The vision call uses the model configured in model.default (or auxiliary.model if set). Models that don’t support vision fall back to browser_snapshot (accessibility tree text).

Enabling via Toolset Config

tools:
  enabled_toolsets:
    - core        # includes browser (runtime-gated)
    - web         # web_search + web_extract + web_crawl

Or to include browser explicitly:

tools:
  enabled_toolsets:
    - browser     # only browser tools
    - file        # add file tools

Pro Tips

Use browser_snapshot before browser_screenshot. The accessibility tree snapshot is 10-100× smaller than a screenshot and contains the same text content. Use browser_screenshot + browser_vision only when you need to analyze visual layout.

Record sessions for debugging. Enable browser.record_sessions: true before running a browser-heavy task. The WebM recording in ~/.edgecrab/browser_recordings/ is invaluable for debugging what went wrong.

Use CDP_URL for remote browsers.

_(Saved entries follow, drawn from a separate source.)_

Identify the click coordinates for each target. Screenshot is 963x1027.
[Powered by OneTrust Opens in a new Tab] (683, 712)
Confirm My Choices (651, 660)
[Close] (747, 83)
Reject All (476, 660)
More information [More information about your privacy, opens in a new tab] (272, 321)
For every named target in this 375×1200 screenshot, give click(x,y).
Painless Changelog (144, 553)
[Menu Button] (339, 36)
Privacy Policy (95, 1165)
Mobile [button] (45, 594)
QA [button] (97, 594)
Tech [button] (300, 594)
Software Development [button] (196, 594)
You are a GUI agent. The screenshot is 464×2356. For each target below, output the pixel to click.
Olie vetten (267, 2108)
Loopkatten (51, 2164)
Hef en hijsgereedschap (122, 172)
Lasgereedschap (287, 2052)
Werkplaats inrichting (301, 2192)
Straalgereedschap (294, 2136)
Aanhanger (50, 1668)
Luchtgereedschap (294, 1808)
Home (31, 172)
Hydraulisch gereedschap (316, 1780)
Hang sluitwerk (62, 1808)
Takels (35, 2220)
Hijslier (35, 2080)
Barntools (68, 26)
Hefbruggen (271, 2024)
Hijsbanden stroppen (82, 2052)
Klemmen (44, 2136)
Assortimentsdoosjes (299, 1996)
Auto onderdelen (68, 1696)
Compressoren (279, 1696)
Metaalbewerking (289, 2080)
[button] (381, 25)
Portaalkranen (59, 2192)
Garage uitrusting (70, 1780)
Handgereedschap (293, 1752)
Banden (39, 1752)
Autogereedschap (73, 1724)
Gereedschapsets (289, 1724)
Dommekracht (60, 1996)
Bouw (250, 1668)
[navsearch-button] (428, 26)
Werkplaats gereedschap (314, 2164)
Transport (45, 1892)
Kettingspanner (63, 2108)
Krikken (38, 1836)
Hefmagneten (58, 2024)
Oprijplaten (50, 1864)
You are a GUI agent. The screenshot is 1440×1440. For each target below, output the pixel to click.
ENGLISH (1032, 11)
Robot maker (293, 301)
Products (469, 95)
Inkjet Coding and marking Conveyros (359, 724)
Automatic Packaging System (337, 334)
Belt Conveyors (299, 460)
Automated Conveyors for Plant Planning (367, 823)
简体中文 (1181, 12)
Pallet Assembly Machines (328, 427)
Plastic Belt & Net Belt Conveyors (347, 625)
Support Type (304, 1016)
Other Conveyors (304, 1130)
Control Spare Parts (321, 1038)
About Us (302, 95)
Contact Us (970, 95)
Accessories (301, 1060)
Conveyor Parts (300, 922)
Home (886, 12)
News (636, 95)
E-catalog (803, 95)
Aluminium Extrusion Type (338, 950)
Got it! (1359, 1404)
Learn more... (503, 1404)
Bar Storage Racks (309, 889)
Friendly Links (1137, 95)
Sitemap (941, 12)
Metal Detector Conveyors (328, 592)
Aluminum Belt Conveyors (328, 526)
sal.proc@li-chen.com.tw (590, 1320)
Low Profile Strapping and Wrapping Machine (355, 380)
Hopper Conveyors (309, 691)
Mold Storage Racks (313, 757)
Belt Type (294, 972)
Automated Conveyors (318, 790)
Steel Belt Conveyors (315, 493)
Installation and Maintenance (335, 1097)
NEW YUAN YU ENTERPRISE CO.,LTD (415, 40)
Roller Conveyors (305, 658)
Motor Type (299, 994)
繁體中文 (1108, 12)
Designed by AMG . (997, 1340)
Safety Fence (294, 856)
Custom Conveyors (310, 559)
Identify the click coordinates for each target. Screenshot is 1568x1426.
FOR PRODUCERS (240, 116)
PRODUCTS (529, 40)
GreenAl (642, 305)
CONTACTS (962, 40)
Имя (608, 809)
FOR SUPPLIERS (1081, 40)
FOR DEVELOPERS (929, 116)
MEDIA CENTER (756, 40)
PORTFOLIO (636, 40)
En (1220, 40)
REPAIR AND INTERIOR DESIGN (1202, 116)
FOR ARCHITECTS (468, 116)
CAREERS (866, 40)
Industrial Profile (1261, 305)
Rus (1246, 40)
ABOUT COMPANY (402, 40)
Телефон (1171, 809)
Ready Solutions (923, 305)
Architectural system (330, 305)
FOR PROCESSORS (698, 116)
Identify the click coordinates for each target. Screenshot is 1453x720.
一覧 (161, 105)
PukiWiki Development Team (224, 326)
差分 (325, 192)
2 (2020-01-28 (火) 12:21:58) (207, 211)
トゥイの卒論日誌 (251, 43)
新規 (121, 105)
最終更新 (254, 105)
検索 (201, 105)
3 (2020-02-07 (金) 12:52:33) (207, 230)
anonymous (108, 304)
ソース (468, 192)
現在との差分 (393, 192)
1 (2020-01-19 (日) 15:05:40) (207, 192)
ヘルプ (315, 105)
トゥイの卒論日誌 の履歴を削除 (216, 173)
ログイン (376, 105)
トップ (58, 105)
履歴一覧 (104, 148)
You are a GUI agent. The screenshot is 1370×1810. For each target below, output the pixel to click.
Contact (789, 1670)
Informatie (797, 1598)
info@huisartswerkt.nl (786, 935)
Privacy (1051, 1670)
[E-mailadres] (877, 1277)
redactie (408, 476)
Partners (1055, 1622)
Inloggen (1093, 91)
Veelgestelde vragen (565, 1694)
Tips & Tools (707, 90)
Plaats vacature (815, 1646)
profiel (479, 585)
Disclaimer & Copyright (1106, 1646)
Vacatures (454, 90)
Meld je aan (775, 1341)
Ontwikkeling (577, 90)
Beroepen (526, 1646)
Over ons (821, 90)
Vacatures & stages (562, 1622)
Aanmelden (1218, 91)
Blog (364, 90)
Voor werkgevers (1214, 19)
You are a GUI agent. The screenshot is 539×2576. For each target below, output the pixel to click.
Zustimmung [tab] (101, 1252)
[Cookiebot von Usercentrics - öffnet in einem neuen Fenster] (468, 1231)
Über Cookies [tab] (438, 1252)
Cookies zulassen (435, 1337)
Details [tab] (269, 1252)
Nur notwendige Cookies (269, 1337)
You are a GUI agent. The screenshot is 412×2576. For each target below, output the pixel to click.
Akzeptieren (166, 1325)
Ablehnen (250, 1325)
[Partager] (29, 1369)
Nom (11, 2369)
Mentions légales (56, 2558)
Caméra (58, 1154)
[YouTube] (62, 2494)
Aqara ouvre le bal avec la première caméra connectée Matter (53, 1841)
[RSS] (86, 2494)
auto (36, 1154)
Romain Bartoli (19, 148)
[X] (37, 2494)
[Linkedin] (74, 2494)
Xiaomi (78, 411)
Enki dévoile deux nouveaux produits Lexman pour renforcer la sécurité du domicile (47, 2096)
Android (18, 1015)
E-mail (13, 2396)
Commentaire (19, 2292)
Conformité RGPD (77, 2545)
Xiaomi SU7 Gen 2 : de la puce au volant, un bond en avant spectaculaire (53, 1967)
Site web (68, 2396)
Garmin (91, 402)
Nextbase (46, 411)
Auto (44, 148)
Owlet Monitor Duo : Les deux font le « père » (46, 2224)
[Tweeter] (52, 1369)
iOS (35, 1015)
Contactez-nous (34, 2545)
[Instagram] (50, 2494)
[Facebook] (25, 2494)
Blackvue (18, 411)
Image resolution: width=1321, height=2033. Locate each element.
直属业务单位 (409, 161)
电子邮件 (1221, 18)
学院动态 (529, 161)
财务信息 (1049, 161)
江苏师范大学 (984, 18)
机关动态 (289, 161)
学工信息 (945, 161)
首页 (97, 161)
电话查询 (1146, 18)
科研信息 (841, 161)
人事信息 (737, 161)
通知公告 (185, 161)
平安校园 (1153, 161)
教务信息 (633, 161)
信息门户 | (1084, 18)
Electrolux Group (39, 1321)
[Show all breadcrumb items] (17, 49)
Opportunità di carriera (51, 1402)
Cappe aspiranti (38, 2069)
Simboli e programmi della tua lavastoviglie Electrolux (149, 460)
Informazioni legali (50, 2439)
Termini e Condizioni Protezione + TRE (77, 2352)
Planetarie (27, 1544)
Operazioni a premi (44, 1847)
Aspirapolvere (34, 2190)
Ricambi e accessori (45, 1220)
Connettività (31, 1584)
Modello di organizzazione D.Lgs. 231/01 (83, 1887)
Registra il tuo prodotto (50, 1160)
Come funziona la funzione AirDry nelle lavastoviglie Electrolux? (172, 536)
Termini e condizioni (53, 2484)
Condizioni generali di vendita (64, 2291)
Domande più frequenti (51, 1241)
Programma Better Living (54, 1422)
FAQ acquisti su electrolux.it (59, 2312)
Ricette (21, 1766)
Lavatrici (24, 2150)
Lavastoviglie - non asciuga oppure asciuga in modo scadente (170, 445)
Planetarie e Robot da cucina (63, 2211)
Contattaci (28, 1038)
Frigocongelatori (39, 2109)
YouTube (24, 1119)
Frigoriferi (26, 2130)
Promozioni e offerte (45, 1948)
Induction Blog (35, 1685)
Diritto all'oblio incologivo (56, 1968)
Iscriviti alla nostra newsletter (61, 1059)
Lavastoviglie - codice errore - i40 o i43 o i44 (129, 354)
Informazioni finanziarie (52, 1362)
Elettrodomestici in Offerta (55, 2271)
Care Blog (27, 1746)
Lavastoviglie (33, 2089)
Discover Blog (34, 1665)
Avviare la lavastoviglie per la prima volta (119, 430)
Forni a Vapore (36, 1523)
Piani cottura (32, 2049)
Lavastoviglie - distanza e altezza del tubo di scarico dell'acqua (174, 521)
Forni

If you run Chrome headlessly on a remote server:

# On the server (start Chrome with remote debugging)
google-chrome --headless --remote-debugging-port=9222 &

# In your EdgeCrab config or environment
export CDP_URL=http://your-server:9222

Frequently Asked Questions

Q: Browser tools fail with “no browser found”. What do I install?

On macOS: brew install --cask google-chrome or brew install --cask chromium On Linux: apt install chromium-browser or snap install chromium On CI: CDP_URL pointing to a Playwright-managed Chrome is the cleanest approach.

Q: Can I use a non-Chrome browser (Firefox, Safari)?

Only Chrome/Chromium is supported — they implement the Chrome DevTools Protocol (CDP). Firefox has partial CDP support but is not officially supported. Use CDP_URL to point at any CDP-compatible browser.

Q: Is the browser sandboxed? Can the agent access my browser history?

EdgeCrab opens a fresh Chrome profile by default (no cookies, no saved logins, no history from your personal browser). The CDP_URL path allows connecting to an existing browser, which would have access to that browser’s session.

Q: Browser tools are slow. How do I speed them up?

Reduce browser.command_timeout for faster failures on unresponsive pages. For static content, web_extract (no browser) is much faster than browser_navigate + browser_snapshot.

Q: browser_vision returns “model does not support vision”. Why?

Switch to a model that supports vision: openai/gpt-4o, anthropic/claude-sonnet-4, or google/gemini-2-flash. Configure in your session: /model openai/gpt-4o.